If ethnic capital matters—in other words, if exposure to different types of ethnic influences has an effect on social and economic development—the two children in this hypothetical example are on different socioeconomic paths that will lead to very different life experiences. The Mexican child will be continually exposed to cultural and economic contacts common among low-educated workers, while the Korean child will be exposed to contacts that are common among college graduates. The ethnic capital hypothesis argues that continual exposure to a particular type of ethnic capital tends to “pull” the child toward the average or norm in that ethnic group. In other words, ethnic capital is like a magnet—attracting the child toward the socioeconomic outcomes experienced by the typical person in the particular ethnic group. In effect, ethnic capital increases the persistence of ethnic wage differences across generations.

Many studies have shown that ethnicity seems to have an independent effect—above and beyond that of parental socioeconomic status—on the outcomes of children in particular ethnic groups and that much of that effect can be directly linked to the importance of ethnic enclaves, which tend to cluster workers with relatively similar socioeconomic characteristics into a very compact geographic area.19  In rough terms, about half of the persistence in the relative wage of different ethnic groups seems to be attributable to ethnic capital.

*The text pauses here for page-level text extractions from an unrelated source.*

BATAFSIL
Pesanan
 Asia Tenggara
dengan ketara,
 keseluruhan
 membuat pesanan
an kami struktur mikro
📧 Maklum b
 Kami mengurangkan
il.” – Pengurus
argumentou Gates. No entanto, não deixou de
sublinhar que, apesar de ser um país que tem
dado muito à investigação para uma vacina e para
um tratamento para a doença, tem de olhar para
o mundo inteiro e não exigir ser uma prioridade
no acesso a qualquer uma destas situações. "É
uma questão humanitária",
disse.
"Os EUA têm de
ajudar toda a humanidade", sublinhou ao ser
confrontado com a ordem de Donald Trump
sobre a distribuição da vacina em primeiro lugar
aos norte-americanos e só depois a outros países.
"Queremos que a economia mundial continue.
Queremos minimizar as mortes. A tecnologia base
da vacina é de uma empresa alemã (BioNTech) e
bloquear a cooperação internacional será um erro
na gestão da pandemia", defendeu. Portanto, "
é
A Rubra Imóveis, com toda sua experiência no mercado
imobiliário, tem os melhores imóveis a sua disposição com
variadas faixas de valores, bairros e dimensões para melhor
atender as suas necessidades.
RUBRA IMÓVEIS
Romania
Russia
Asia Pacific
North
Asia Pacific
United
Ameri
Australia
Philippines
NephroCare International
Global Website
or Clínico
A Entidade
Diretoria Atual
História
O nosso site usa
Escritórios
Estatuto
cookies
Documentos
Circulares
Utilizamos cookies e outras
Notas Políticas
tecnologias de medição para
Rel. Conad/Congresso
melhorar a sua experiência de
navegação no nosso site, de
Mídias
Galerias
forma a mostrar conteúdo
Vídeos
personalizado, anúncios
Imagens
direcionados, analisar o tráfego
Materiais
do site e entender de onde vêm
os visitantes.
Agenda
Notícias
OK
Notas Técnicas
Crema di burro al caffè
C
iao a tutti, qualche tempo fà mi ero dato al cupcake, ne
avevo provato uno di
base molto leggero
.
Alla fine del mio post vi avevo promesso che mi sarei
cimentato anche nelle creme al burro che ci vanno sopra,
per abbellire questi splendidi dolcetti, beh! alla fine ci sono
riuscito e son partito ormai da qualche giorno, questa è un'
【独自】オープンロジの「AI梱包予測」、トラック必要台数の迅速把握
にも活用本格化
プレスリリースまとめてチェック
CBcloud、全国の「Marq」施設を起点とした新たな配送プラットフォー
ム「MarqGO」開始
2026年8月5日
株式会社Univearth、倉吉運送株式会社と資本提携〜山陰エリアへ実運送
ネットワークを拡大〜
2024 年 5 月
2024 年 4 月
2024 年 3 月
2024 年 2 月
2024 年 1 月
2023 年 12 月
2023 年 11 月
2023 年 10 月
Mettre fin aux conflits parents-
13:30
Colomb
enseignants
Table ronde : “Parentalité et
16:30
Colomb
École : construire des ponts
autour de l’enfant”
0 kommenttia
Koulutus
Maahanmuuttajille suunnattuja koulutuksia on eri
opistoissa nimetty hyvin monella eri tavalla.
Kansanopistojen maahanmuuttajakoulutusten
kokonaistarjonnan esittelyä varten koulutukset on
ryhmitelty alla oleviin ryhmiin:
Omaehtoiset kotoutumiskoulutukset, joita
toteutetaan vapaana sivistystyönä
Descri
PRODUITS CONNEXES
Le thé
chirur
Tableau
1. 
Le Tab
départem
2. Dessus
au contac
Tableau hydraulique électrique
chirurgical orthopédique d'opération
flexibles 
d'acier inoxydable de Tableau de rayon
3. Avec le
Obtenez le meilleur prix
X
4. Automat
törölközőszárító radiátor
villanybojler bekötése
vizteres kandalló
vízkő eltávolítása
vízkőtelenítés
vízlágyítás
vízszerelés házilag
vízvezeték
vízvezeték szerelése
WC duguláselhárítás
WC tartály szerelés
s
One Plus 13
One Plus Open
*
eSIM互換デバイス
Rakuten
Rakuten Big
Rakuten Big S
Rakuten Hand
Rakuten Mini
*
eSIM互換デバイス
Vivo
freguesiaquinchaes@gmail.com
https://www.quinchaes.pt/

It is worth emphasizing that the mix of factors that makes ethnic capital socially important may differ significantly across ethnic groups and across ethnic enclaves. A recent study of ethnic neighborhoods in Los Angeles found that local social organizations and businesses in Chinatown and Koreatown are dominated by the respective ethnic groups, while those in Pico-Union (a Mexican–Central American immigrant neighborhood) tend to be much more mixed.20 The Chinese and Korean owners of small businesses tend to attend local churches in their respective ethnic enclave, eat at local restaurants, and shop at local stores alongside the working class Chinese and Korean immigrants. Such interactions, however, are rarer in Pico-Union. Because the social and economic consequences of these different types of interactions are not fully understood, much work remains to be done in delineating how ethnic capital helps or hampers the assimilation process for different ethnic groups.